Chattanooga Times Free Press

Trump repeats call for probe of ‘SNL’

- BY BRIAN NIEMIETZ NEW YORK DAILY NEWS (TNS)

NEW YORK — President Donald Trump has once again called for the NBC sketch comedy show “Saturday Night Live” to be investigat­ed for making fun of him.

“Nothing funny about tired Saturday Night Live on Fake News NBC!” the president tweeted early Sunday morning. “Question is, how do the Networks get away with these total Republican hit jobs without retributio­n? Likewise for many other shows? Very unfair and should be looked into.
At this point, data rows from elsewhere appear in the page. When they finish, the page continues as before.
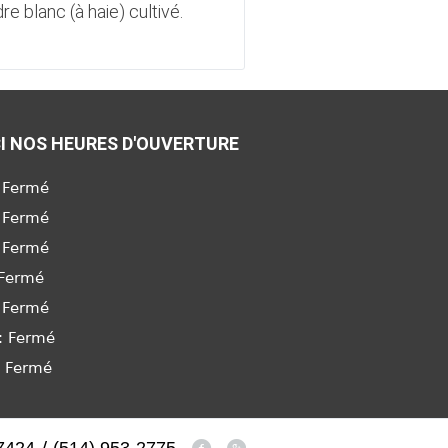
re blanc (à haie) cultivé.
Cèdre en boule little
Danica
I NOS HEURES D'OUVERTURE
 Fermé
 Fermé
 Fermé
 Fermé
 Fermé
: Fermé
: Fermé
/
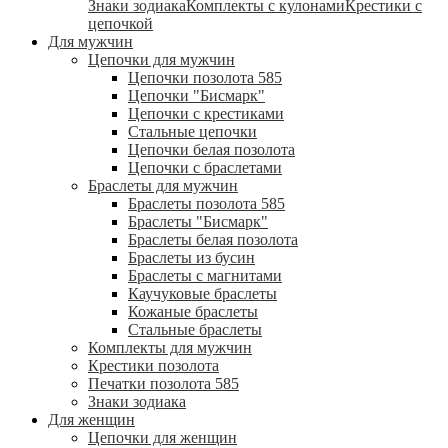
Знаки зодиака
Комплекты с кулонами
Крестики с
цепочкой
Для мужчин
Цепочки для мужчин
Цепочки позолота 585
Цепочки "Бисмарк"
Цепочки с крестиками
Стальные цепочки
Цепочки белая позолота
Цепочки с браслетами
Браслеты для мужчин
Браслеты позолота 585
Браслеты "Бисмарк"
Браслеты белая позолота
Браслеты из бусин
Браслеты с магнитами
Каучуковые браслеты
Кожаные браслеты
Стальные браслеты
Комплекты для мужчин
Крестики позолота
Печатки позолота 585
Знаки зодиака
Для женщин
Цепочки для женщин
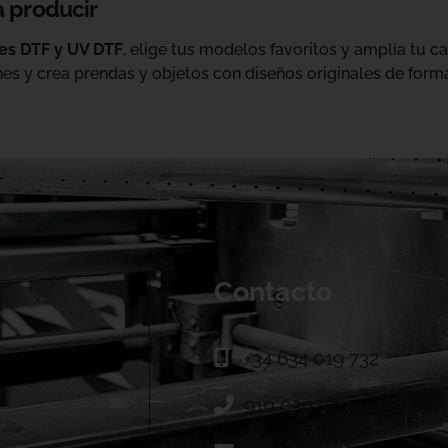
a producir
les DTF y UV DTF
, elige tus modelos favoritos y amplía tu 
es y crea prendas y objetos con diseños originales de forma
Contacto
+34 634 019 732
910 039 973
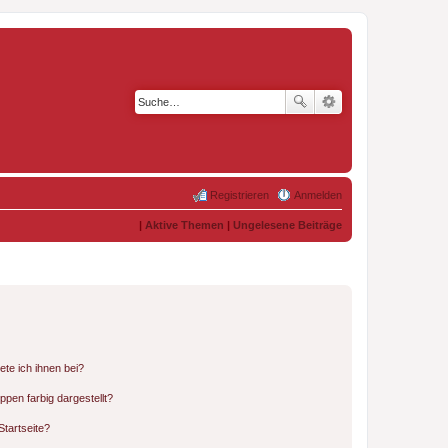
Registrieren
Anmelden
|
Aktive Themen
|
Ungelesene Beiträge
ete ich ihnen bei?
en farbig dargestellt?
tartseite?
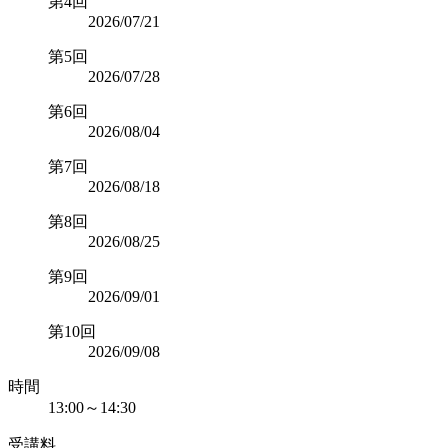
第4回
2026/07/21
第5回
2026/07/28
第6回
2026/08/04
第7回
2026/08/18
第8回
2026/08/25
第9回
2026/09/01
第10回
2026/09/08
時間
13:00～14:30
受講料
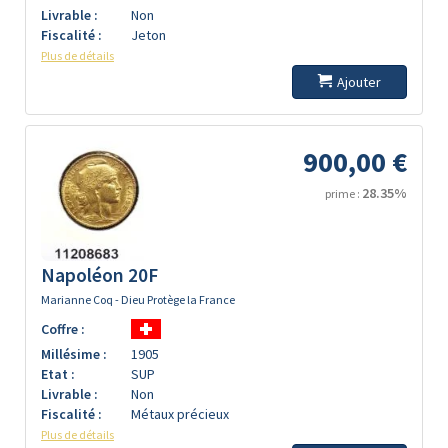
Livrable :
Non
Fiscalité :
Jeton
Plus de détails
Ajouter
900,00 €
28.35%
prime :
Napoléon 20F
Marianne Coq - Dieu Protège la France
Coffre :
Millésime :
1905
Etat :
SUP
Livrable :
Non
Fiscalité :
Métaux précieux
Plus de détails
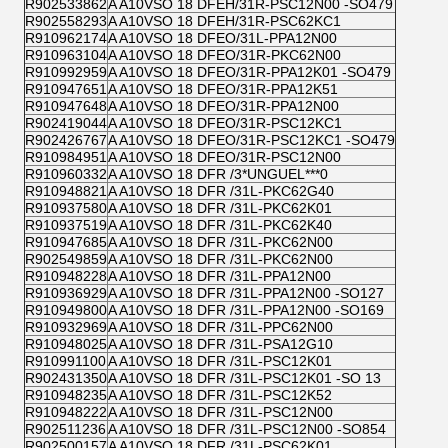
R902533862
A A10VSO 18 DFEH/31R-PSC12N00 -SO479
R902558293
A A10VSO 18 DFEH/31R-PSC62KC1
R910962174
A A10VSO 18 DFEO/31L-PPA12N00
R910963104
A A10VSO 18 DFEO/31R-PKC62N00
R910992959
A A10VSO 18 DFEO/31R-PPA12K01 -SO479
R910947651
A A10VSO 18 DFEO/31R-PPA12K51
R910947648
A A10VSO 18 DFEO/31R-PPA12N00
R902419044
A A10VSO 18 DFEO/31R-PSC12KC1
R902426767
A A10VSO 18 DFEO/31R-PSC12KC1 -SO479
R910984951
A A10VSO 18 DFEO/31R-PSC12N00
R910960332
A A10VSO 18 DFR /3*UNGUEL***0
R910948821
A A10VSO 18 DFR /31L-PKC62G40
R910937580
A A10VSO 18 DFR /31L-PKC62K01
R910937519
A A10VSO 18 DFR /31L-PKC62K40
R910947685
A A10VSO 18 DFR /31L-PKC62N00
R902549859
A A10VSO 18 DFR /31L-PKC62N00
R910948228
A A10VSO 18 DFR /31L-PPA12N00
R910936929
A A10VSO 18 DFR /31L-PPA12N00 -SO127
R910949800
A A10VSO 18 DFR /31L-PPA12N00 -SO169
R910932969
A A10VSO 18 DFR /31L-PPC62N00
R910948025
A A10VSO 18 DFR /31L-PSA12G10
R910991100
A A10VSO 18 DFR /31L-PSC12K01
R902431350
A A10VSO 18 DFR /31L-PSC12K01 -SO 13
R910948235
A A10VSO 18 DFR /31L-PSC12K52
R910948222
A A10VSO 18 DFR /31L-PSC12N00
R902511236
A A10VSO 18 DFR /31L-PSC12N00 -SO854
R902500157
A A10VSO 18 DFR /31L-PSC62K01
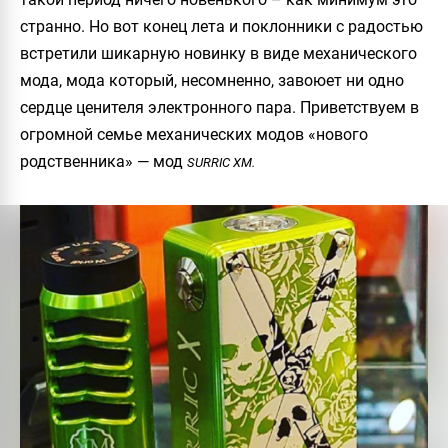
странно. Но вот конец лета и поклонники с радостью
встретили шикарную новинку в виде механического
мода, мода который, несомненно, завоюет ни одно
сердце ценителя электронного пара. Приветствуем в
огромной семье механических модов «нового
родственника» — мод
SURRIC XM.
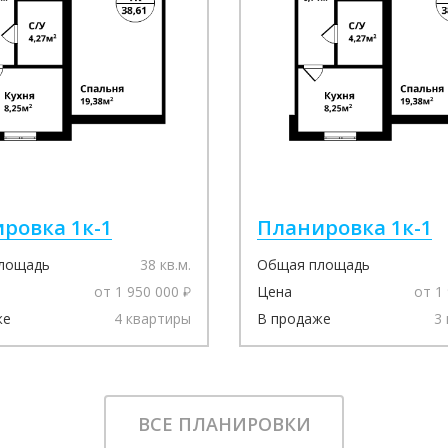
ровка 1к-1
Планировка 1к-1
лощадь
38 кв.м.
Общая площадь
от 1 950 000
Цена
от 1
же
4 квартиры
В продаже
3
ВСЕ ПЛАНИРОВКИ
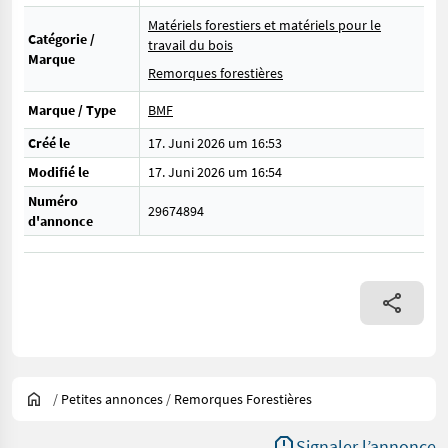
Matériels forestiers et matériels pour le
Catégorie /
travail du bois
Marque
Remorques forestières
Marque / Type
BMF
Créé le
17. Juni 2026 um 16:53
Modifié le
17. Juni 2026 um 16:54
Numéro
29674894
d'annonce
/
Petites annonces
/
Remorques Forestières
Signaler l’annonce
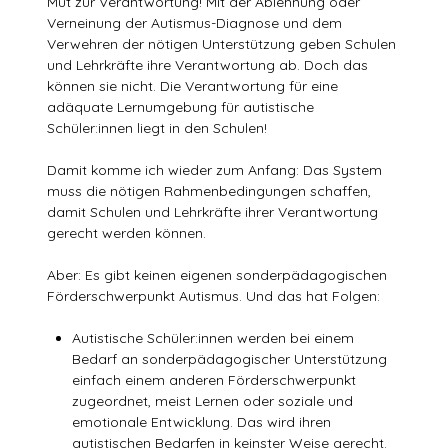
Mut zur Verantwortung! Mit der Ablehnung oder
Verneinung der Autismus-Diagnose und dem
Verwehren der nötigen Unterstützung geben Schulen
und Lehrkräfte ihre Verantwortung ab. Doch das
können sie nicht. Die Verantwortung für eine
adäquate Lernumgebung für autistische
Schüler:innen liegt in den Schulen!
Damit komme ich wieder zum Anfang: Das System
muss die nötigen Rahmenbedingungen schaffen,
damit Schulen und Lehrkräfte ihrer Verantwortung
gerecht werden können.
Aber: Es gibt keinen eigenen sonderpädagogischen
Förderschwerpunkt Autismus. Und das hat Folgen:
Autistische Schüler:innen werden bei einem
Bedarf an sonderpädagogischer Unterstützung
einfach einem anderen Förderschwerpunkt
zugeordnet, meist Lernen oder soziale und
emotionale Entwicklung. Das wird ihren
autistischen Bedarfen in keinster Weise gerecht.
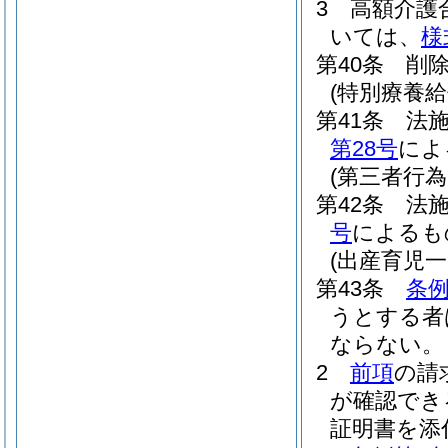
3
高額介護
いては、
様
第40条
削
(特別療養給
第41条
法施
第28号
によ
(第三者行
第42条
法施
号
によるも
(出産育児一
第43条
条例
うとする者
ならない。
2
前項
の請
が確認でき
証明書を添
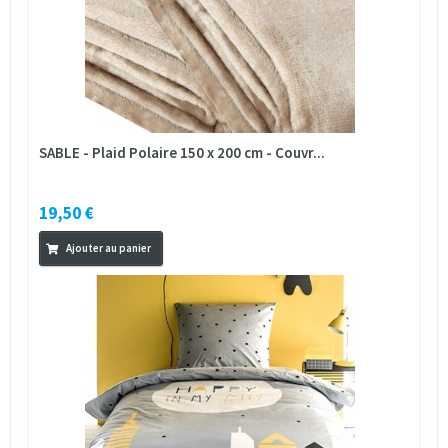
SABLE - Plaid Polaire 150 x 200 cm - Couvr...
19,50 €
Ajouter au panier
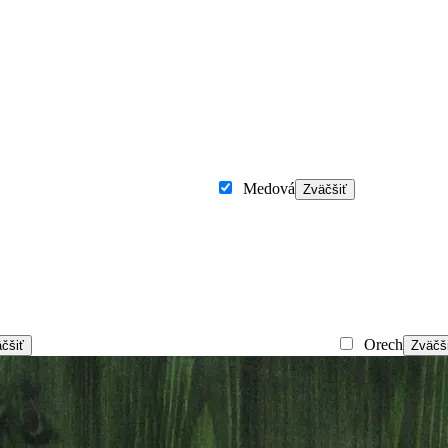
Medová
Zväčšiť
Orech
čšiť
Zväčš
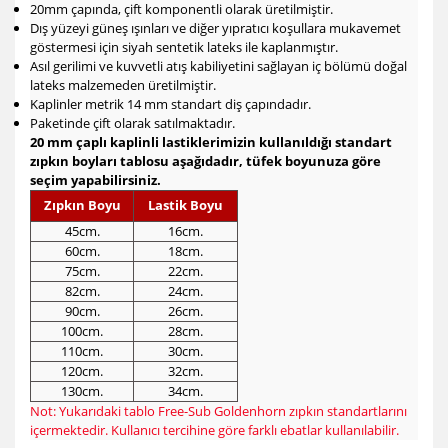
20mm çapında, çift komponentli olarak üretilmiştir.
Dış yüzeyi güneş ışınları ve diğer yıpratıcı koşullara mukavemet
göstermesi için siyah sentetik lateks ile kaplanmıştır.
Asıl gerilimi ve kuvvetli atış kabiliyetini sağlayan iç bölümü doğal
lateks malzemeden üretilmiştir.
Kaplinler metrik 14 mm standart diş çapındadır.
Paketinde çift olarak satılmaktadır.
20 mm çaplı kaplinli lastiklerimizin kullanıldığı standart
zıpkın boyları tablosu aşağıdadır, tüfek boyunuza göre
seçim yapabilirsiniz.
Zıpkın Boyu
Lastik Boyu
45cm.
16cm.
60cm.
18cm.
75cm.
22cm.
82cm.
24cm.
90cm.
26cm.
100cm.
28cm.
110cm.
30cm.
120cm.
32cm.
130cm.
34cm.
Not: Yukarıdaki tablo Free-Sub Goldenhorn zıpkın standartlarını
içermektedir. Kullanıcı tercihine göre farklı ebatlar kullanılabilir.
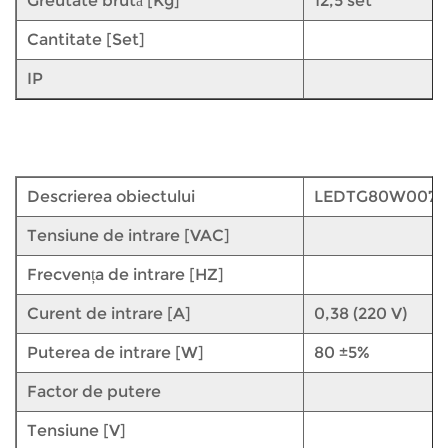
Greutate brută [Kg]
12,5 set
Cantitate [Set]
IP
Descrierea obiectului
LEDTG80W007
Tensiune de intrare [VAC]
Frecvența de intrare [HZ]
Curent de intrare [A]
0,38 (220 V)
Puterea de intrare [W]
80 ±5%
Factor de putere
Tensiune [V]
This is the real Collusion!”

Fewer than nine hours prior to Trump’s outburst, “SNL” opened with actor Alec Baldwin mocking a rambling Friday news conference in which Trump declared, among other things, that the need for a wall on America’s southern border is an “emergency” despite statistics from his own administra­tion that appear to contradict his claim.

Baldwin took the criticism in stride, tweeting, “Trump whines. The parade moves on.”

This is not the first time Trump has suggested “SNL,” a comedy program that has mimicked every president since the show debuted in 1975, should “be looked into.” After the show aired a Christmast­ime “It’s a Wonderful Life” parody that imagined a world in which Trump never became president, he questioned the legality of the “unfair news coverage” he was getting.

On both occasions, Trump used the term “collusion.” Federal investigat­ors continue to investigat­e Trump’s campaign staff for possible collusion with foreign agents who worked to get Trump elected in 2016.

“A REAL scandal is the one sided coverage, hour by hour, of networks like NBC & Democrat spin machines like Saturday Night Live. It is all nothing less than unfair news coverage and Dem commercial­s. Should be tested in courts, can’t be legal? Only defame & belittle! Collusion?” the president tweeted.